The Federal Deposit Insurance Corp, in charge of safeguarding bank deposits and resolving failed banks, has predicted that 2010 will be peak year for failures resulting from the recent financial crisis.
Last year, 140 banks failed, compared to 25 in 2008 and only three in 2007. So far in 2010, 20 banks have shut shop. Invariably Banks have been failing in US.
On Friday, 19th Feb 2010, the regulators FDIC had closed four banks: the George Washington Savings Bank in Illinois, La Jolla Bank in California, La Coste National Bank in Texas and Marco Community Bank of Marco Island, Florida.
As of Dec. 31, La Jolla Bank, FSB, which had 10 branches, had about $3.6 billion in assets and $2.8 billion in deposits. Its deposits are being assumed by OneWest Bank, FSB.

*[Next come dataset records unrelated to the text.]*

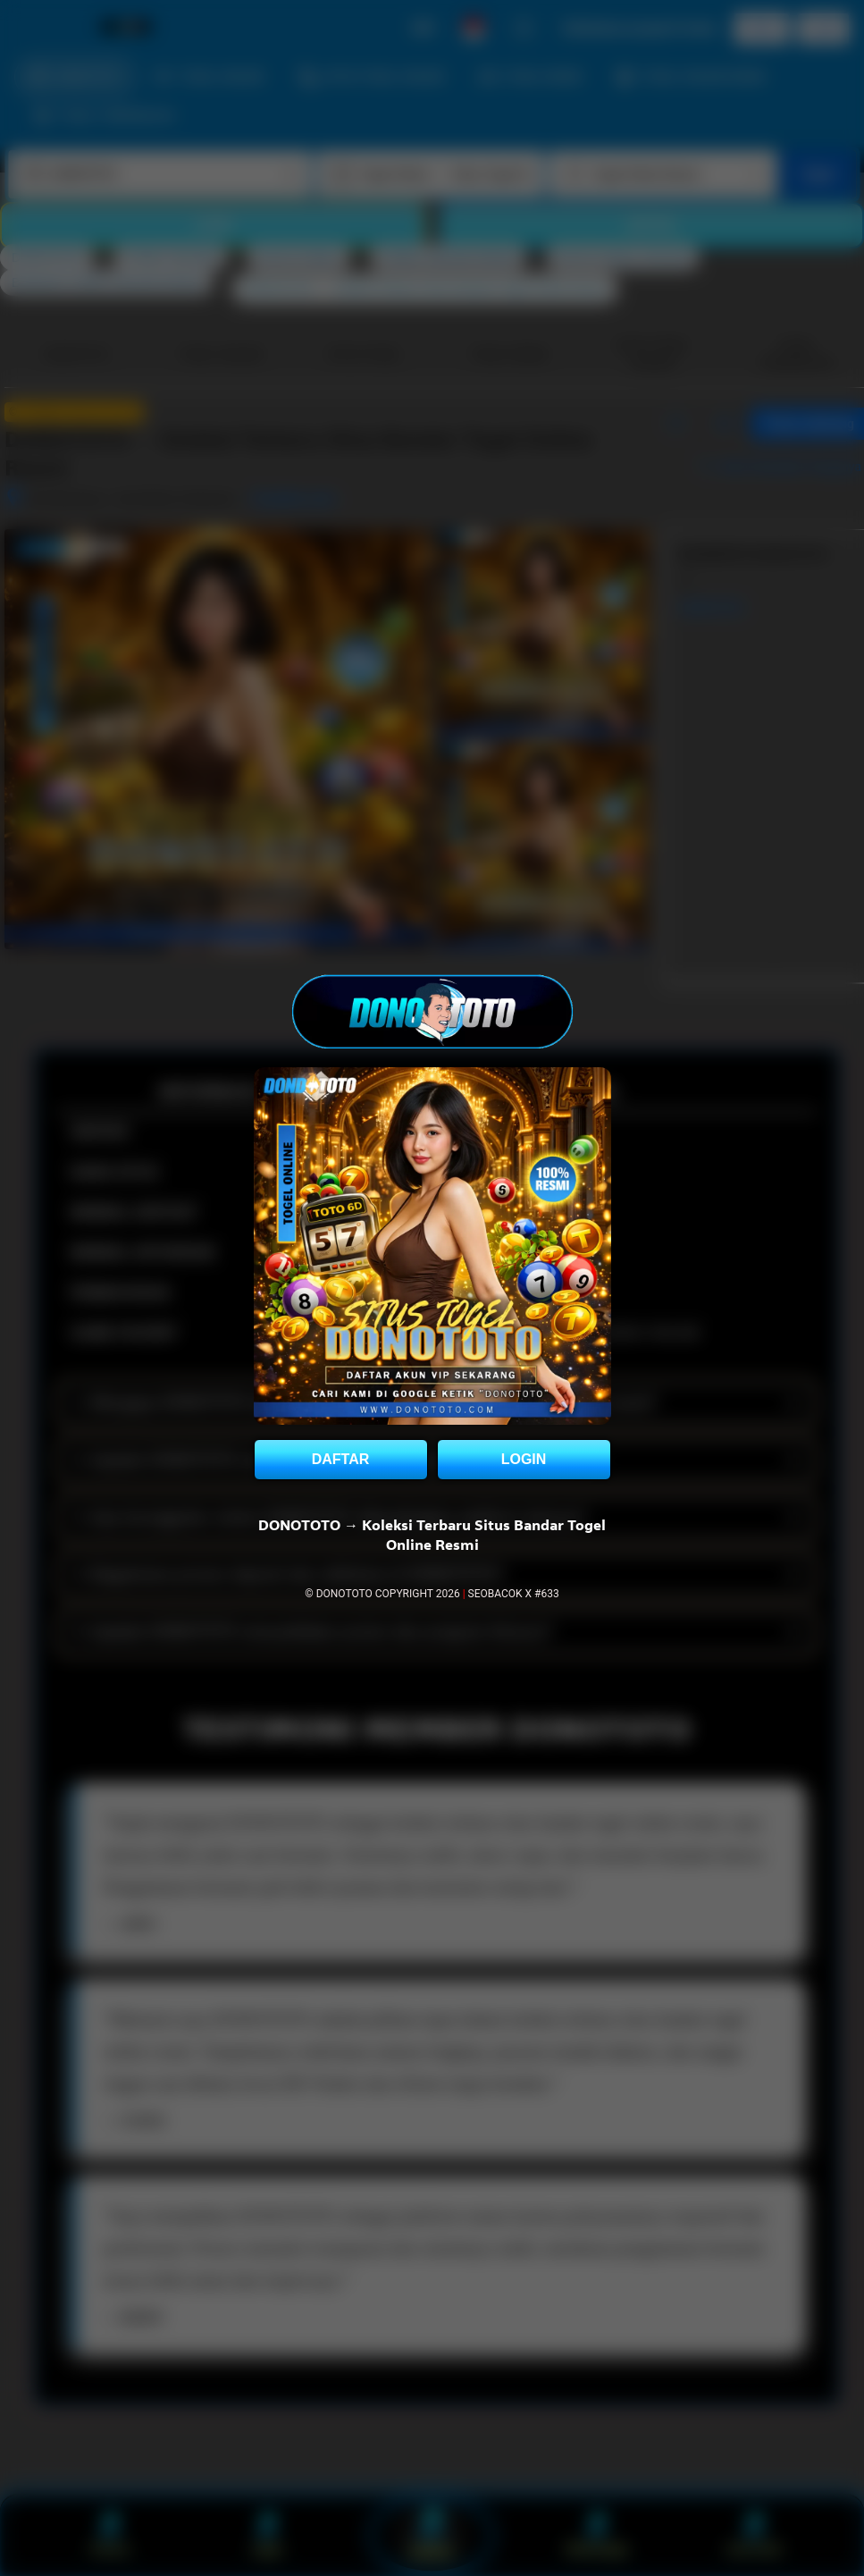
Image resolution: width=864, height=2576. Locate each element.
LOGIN (524, 1459)
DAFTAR (341, 1459)
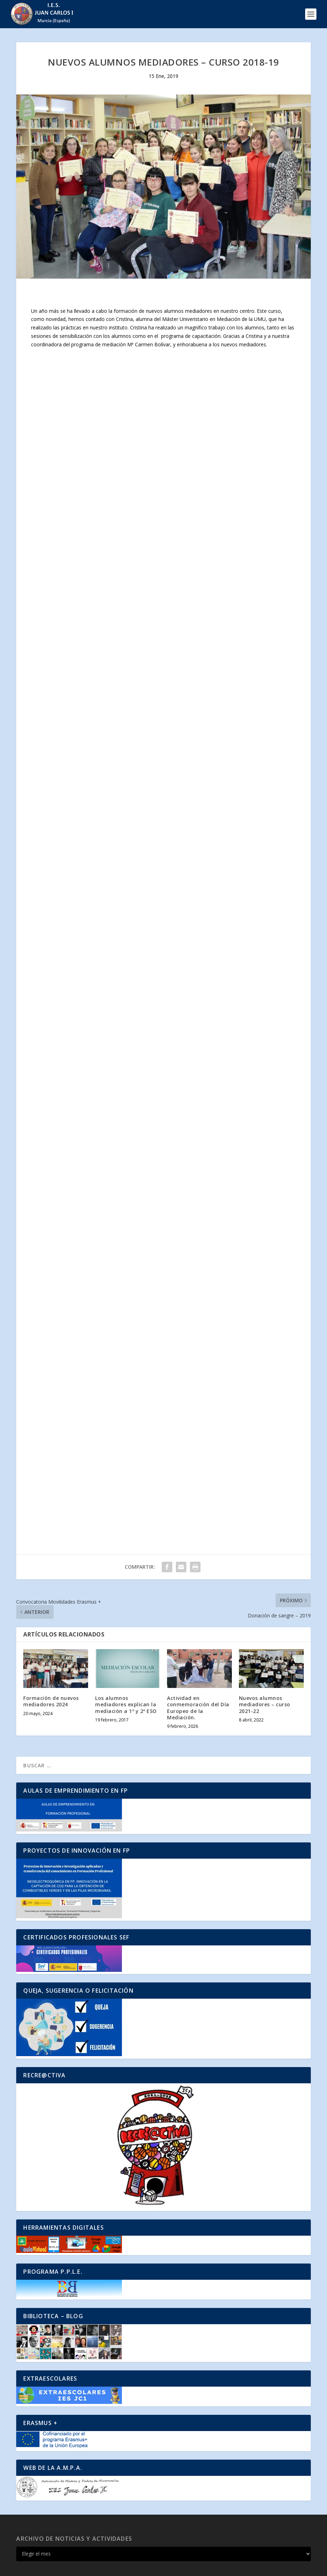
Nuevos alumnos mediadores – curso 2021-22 (264, 1704)
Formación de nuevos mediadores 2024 (51, 1701)
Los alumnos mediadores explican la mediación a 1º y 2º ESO (126, 1704)
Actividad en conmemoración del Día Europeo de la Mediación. (198, 1708)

George Washington Savings Bank, which had four branches, had approximately $412.8 million in assets and $397.0 million in deposits. Its deposits will be assumed by FirstMerit Bank National Association in Ohio.
La Coste National Bank had approximately $53.9 million in assets and $49.3 million in deposits. Its single branch will reopen as part of Community National Bank in Texas.
Marco Community Bank had about $119.6 million in assets and $117.1 million in total deposits.
As of the end of the third quarter, 552 banks were on the list. The FDIC has said the majority of banks on that list do not fail.